Comemorar a Páscoa está alinhada ao seu Employee Experience?

Lud Pimenta
RHlab
Published in
6 min readApr 13, 2020

Antes de mais nada este artigo não tem o objetivo de desrespeitar qualquer tipo de religião. Este artigo fala sobre os preceitos de Employee Experience e a Páscoa é somente um exemplo. Dito isso, sigamos.

Hoje eu acordei e ao abrir o instagram vi uma colaboradora parabenizando sua empresa por ter enviado para a sua casa uma ovo de Páscoa. Ela se sentiu cuidada, mesmo a distância. Achei super legal, mas na mesma hora imaginei uma budista ou judeu recebendo os ovos. O que será que passaram pela cabeça deles? Será que um adventista está tendo a mesma experiência de segurança psicológica por estar “faltando” ao trabalho no sábado?

"Ah, pelo menos gosto de chocolate" ou "esta empresa não pensou na minha individualidade", qual será o pensamento criado por tal gesto?

O fato é, mesmo querendo acertar, a gente não sabe o que faz um gesto organizacional se tornar uma experiência positiva ou negativa para o seu colaborador.
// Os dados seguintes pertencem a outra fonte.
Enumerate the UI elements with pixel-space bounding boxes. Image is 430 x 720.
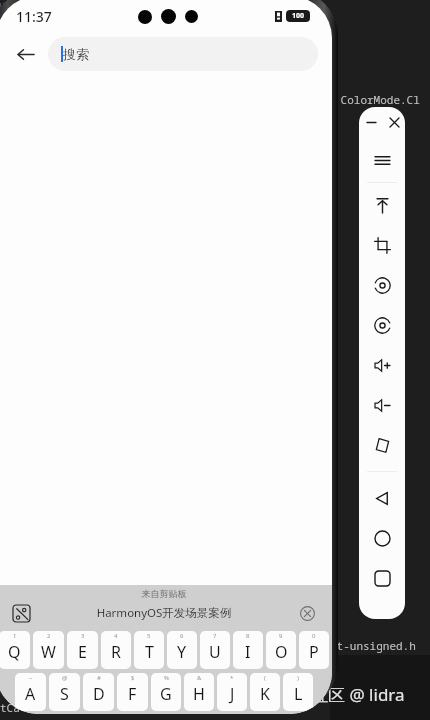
button[interactable]: % xyxy=(151,673,181,711)
staticText: E xyxy=(78,641,87,663)
staticText: I xyxy=(245,641,251,663)
staticText: 8 xyxy=(246,632,250,640)
staticText: 来自剪贴板 xyxy=(0,588,332,599)
button[interactable]: 7 xyxy=(200,631,230,669)
staticText: D xyxy=(93,683,105,705)
button[interactable]: Menu xyxy=(359,140,405,180)
staticText: S xyxy=(60,683,69,705)
staticText: ~ xyxy=(29,674,33,682)
staticText: H xyxy=(193,683,205,705)
button[interactable]: 搜索 xyxy=(48,37,318,71)
staticText: $ xyxy=(131,674,135,682)
staticText: ( xyxy=(264,674,266,682)
staticText: tCa xyxy=(0,700,20,715)
button[interactable]: Volume up xyxy=(359,345,405,385)
staticText: Y xyxy=(177,641,187,663)
staticText: ) xyxy=(297,674,299,682)
staticText: 0 xyxy=(312,632,316,640)
staticText: 9 xyxy=(279,632,283,640)
staticText: U xyxy=(209,641,221,663)
staticText: * xyxy=(230,674,234,682)
button[interactable]: Minimize xyxy=(363,114,379,130)
button[interactable]: 9 xyxy=(266,631,296,669)
staticText: 4 xyxy=(114,632,118,640)
staticText: 5 xyxy=(147,632,151,640)
staticText: Q xyxy=(8,641,21,663)
staticText: lt-unsigned.h xyxy=(330,638,416,653)
button[interactable]: Rotate xyxy=(359,425,405,465)
staticText: J xyxy=(230,683,235,705)
staticText: 11:37 xyxy=(16,7,52,26)
staticText: @ xyxy=(62,674,68,682)
staticText: L xyxy=(294,683,303,705)
button[interactable]: Scroll to top xyxy=(359,185,405,225)
button[interactable]: @ xyxy=(49,673,80,711)
staticText: T xyxy=(145,641,154,663)
button[interactable]: Back xyxy=(8,37,42,71)
staticText: & xyxy=(197,674,202,682)
staticText: HarmonyOS开发场景案例 xyxy=(32,605,296,621)
staticText: 6 xyxy=(180,632,184,640)
staticText: A xyxy=(25,683,36,705)
button[interactable]: Close xyxy=(386,114,402,130)
button[interactable]: * xyxy=(217,673,247,711)
staticText: UT xyxy=(0,0,14,16)
button[interactable]: Screen record xyxy=(359,305,405,345)
button[interactable]: 5 xyxy=(134,631,164,669)
button[interactable]: 6 xyxy=(167,631,197,669)
staticText: 2 xyxy=(47,632,51,640)
staticText: 100 xyxy=(292,11,305,21)
staticText: G xyxy=(160,683,172,705)
button[interactable]: 4 xyxy=(101,631,131,669)
button[interactable]: 1 xyxy=(0,631,30,669)
staticText: 7 xyxy=(213,632,217,640)
staticText: W xyxy=(41,641,56,663)
button[interactable]: Home xyxy=(359,518,405,558)
button[interactable]: & xyxy=(184,673,214,711)
staticText: 搜索 xyxy=(63,46,89,62)
staticText: 掘金技术社区 @ lidra xyxy=(243,683,405,706)
button[interactable]: Clipboard xyxy=(10,602,32,624)
staticText: K xyxy=(260,683,270,705)
staticText: O xyxy=(275,641,288,663)
button[interactable]: 8 xyxy=(233,631,263,669)
button[interactable]: ) xyxy=(283,673,313,711)
button[interactable]: # xyxy=(83,673,114,711)
button[interactable]: Volume down xyxy=(359,385,405,425)
button[interactable]: $ xyxy=(117,673,148,711)
button[interactable]: 2 xyxy=(33,631,64,669)
staticText: F xyxy=(128,683,137,705)
staticText: 3 xyxy=(81,632,85,640)
staticText: R xyxy=(111,641,121,663)
button[interactable]: 0 xyxy=(299,631,329,669)
staticText: % xyxy=(164,674,169,682)
button[interactable]: Recents xyxy=(359,558,405,598)
button[interactable]: ~ xyxy=(15,673,46,711)
button[interactable]: 3 xyxy=(67,631,98,669)
button[interactable]: Back xyxy=(359,478,405,518)
button[interactable]: ( xyxy=(250,673,280,711)
button[interactable]: Screenshot crop xyxy=(359,225,405,265)
staticText: # xyxy=(97,674,101,682)
staticText: .ColorMode.Cl xyxy=(334,92,420,107)
button[interactable]: Dismiss xyxy=(296,602,318,624)
button[interactable]: Record xyxy=(359,265,405,305)
staticText: P xyxy=(309,641,319,663)
staticText: 1 xyxy=(13,632,17,640)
As chances aumentam muito mais quando não sabemos quais são os seus interesses e necessidades ou quando queremos que eles se comportem como uma massa de gente padronizada.

Precisamos lembrar que o "pão e circo" são resquícios do nosso modelo industrial ultrapassado — mais ultrapassado agora com a revolução coronavírus.
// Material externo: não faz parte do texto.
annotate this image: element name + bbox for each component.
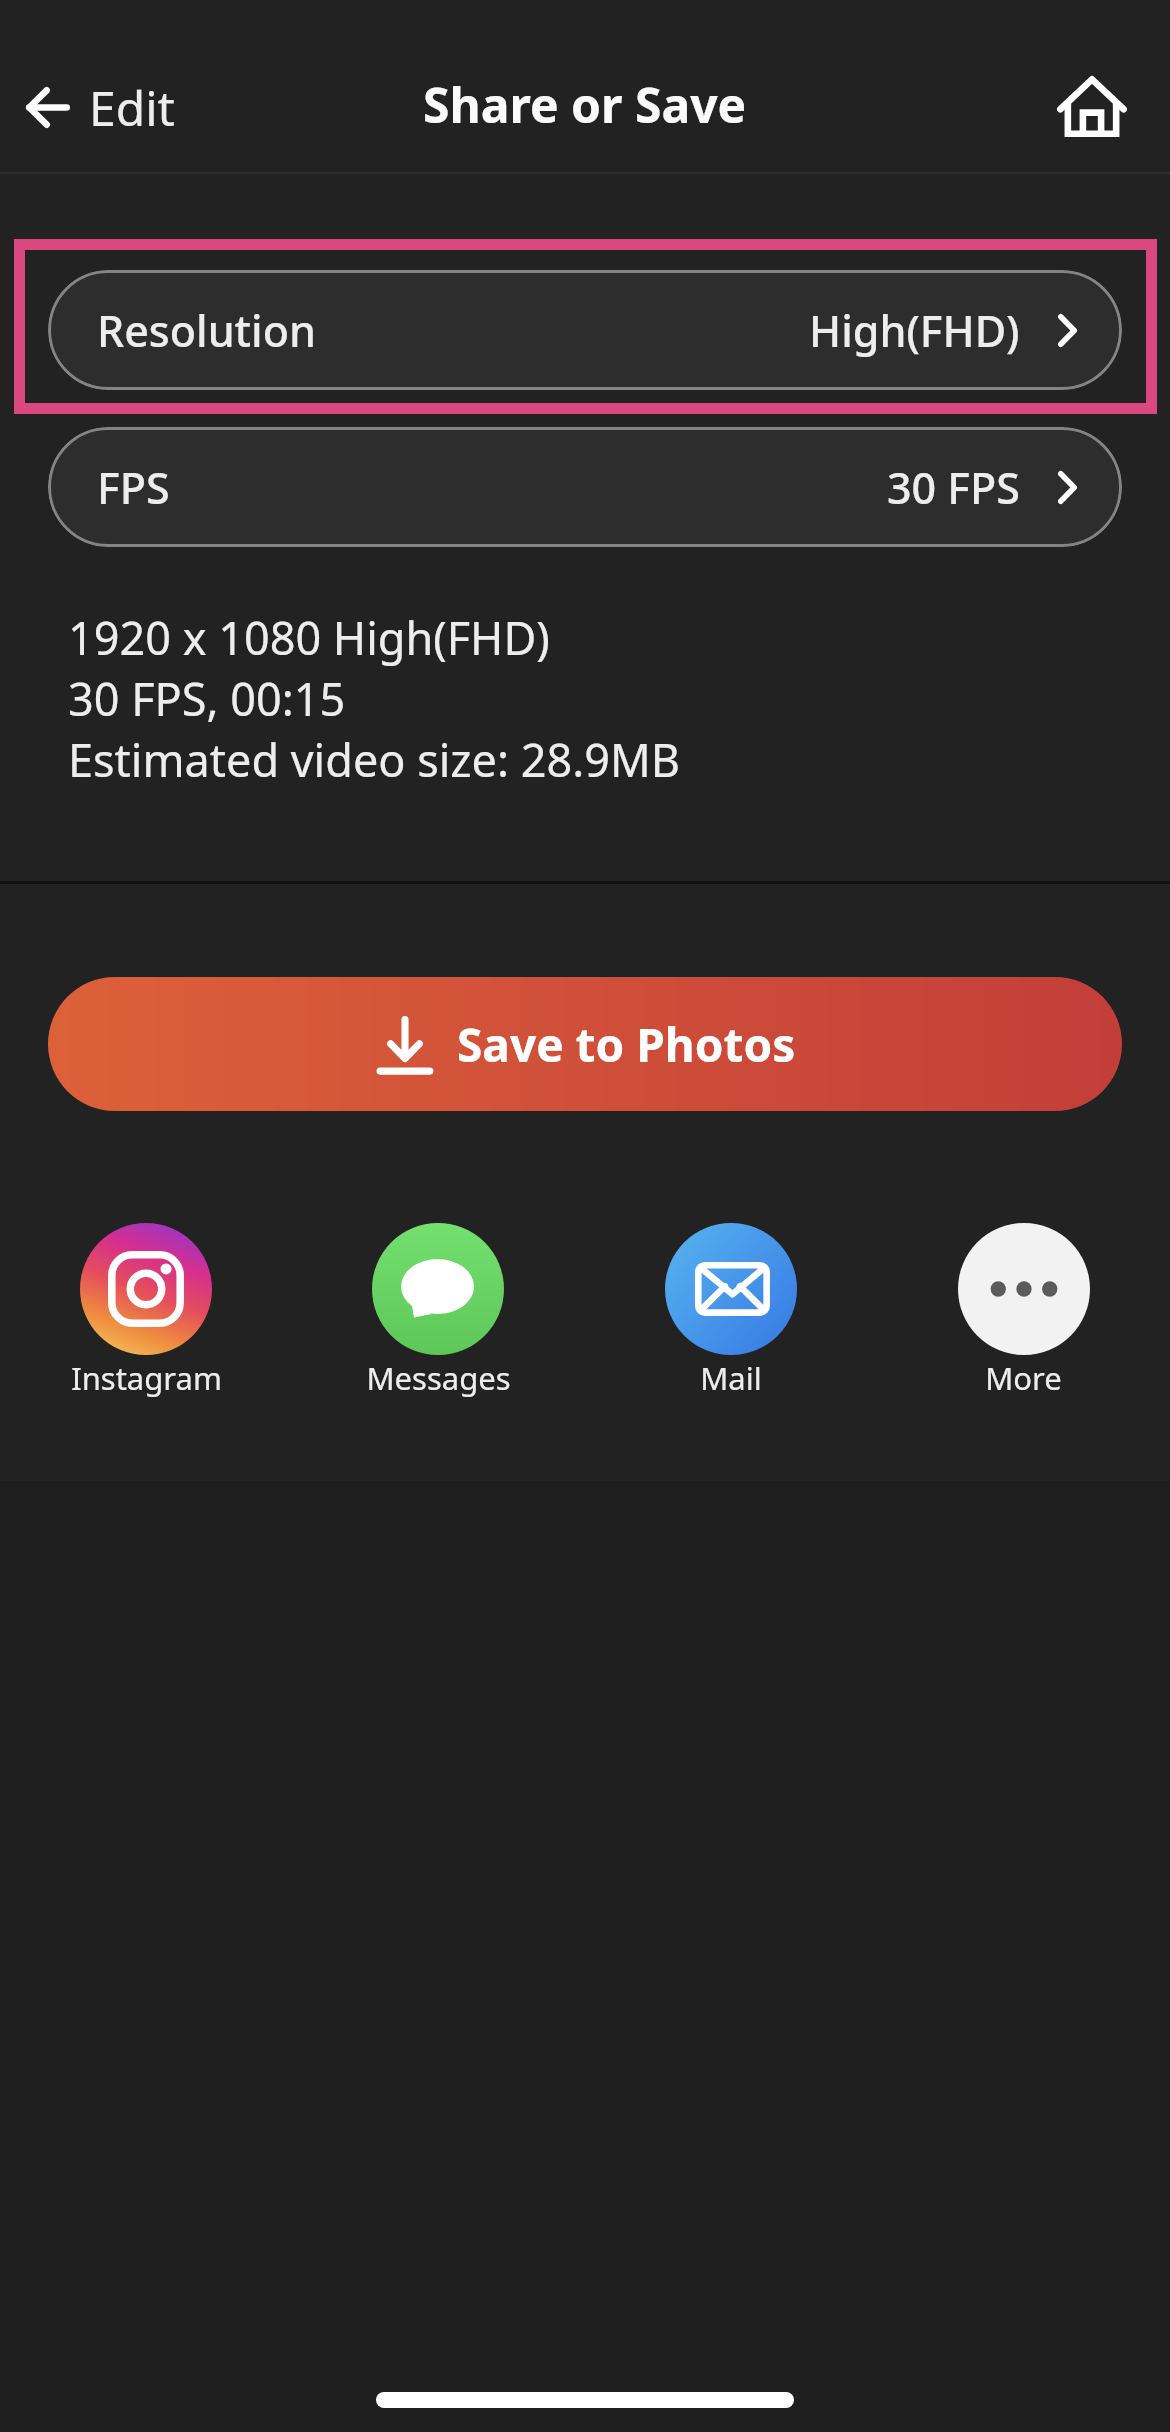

Quem já assistiu alguma palestra minha ou fez algum treinamento do RHlab sabe que eu tenho algumas (várias) críticas a "brindes" oferecidos de forma não pensada ou só por protocolo, a Páscoa é um exemplo, mas eu poderia ter usado vários outros.

O poder da motivação intrínseca

Quando eu era Gestora de RH, os brindes para datas comemorativas entravam dentro do orçamento do RH em "ações de endomarketing". Muitas vezes eu tinha que lidar com um orçamento baixo e me recordo do penúltimo evento do Dia das Mulheres que realizei antes de criar o RHlab.

Baseado na quantidade de mulheres colaboradoras, o meu orçamento dava para um brinde de até 2 reais por mulher. Mais precisamente, R$1,99. E foi aí que depois de um dia fazendo orçamentos, ligamos em uma marca de esmalte que conseguiu nos atender. Conseguimos a R$1,59 a unidade do esmalte vermelho (afinal, vermelho, mulher, feminino, sensual). Missão cumprida! Sobrou dinheiro p/ dia dos pais.

Mas depois disso comecei a reparar na mão das minhas colaboradoras… pouquíssimas usavam esmalte. Muitas se mantinham no branquinho, no clarinho, ou ao natural…
A missão não estava cumprida, eu havia falhado e isso não podia se repetir.

Um ano depois, Dia das Mulheres, fiz um questionário com uma simples pergunta aberta: o que é um café da manhã ideal para você?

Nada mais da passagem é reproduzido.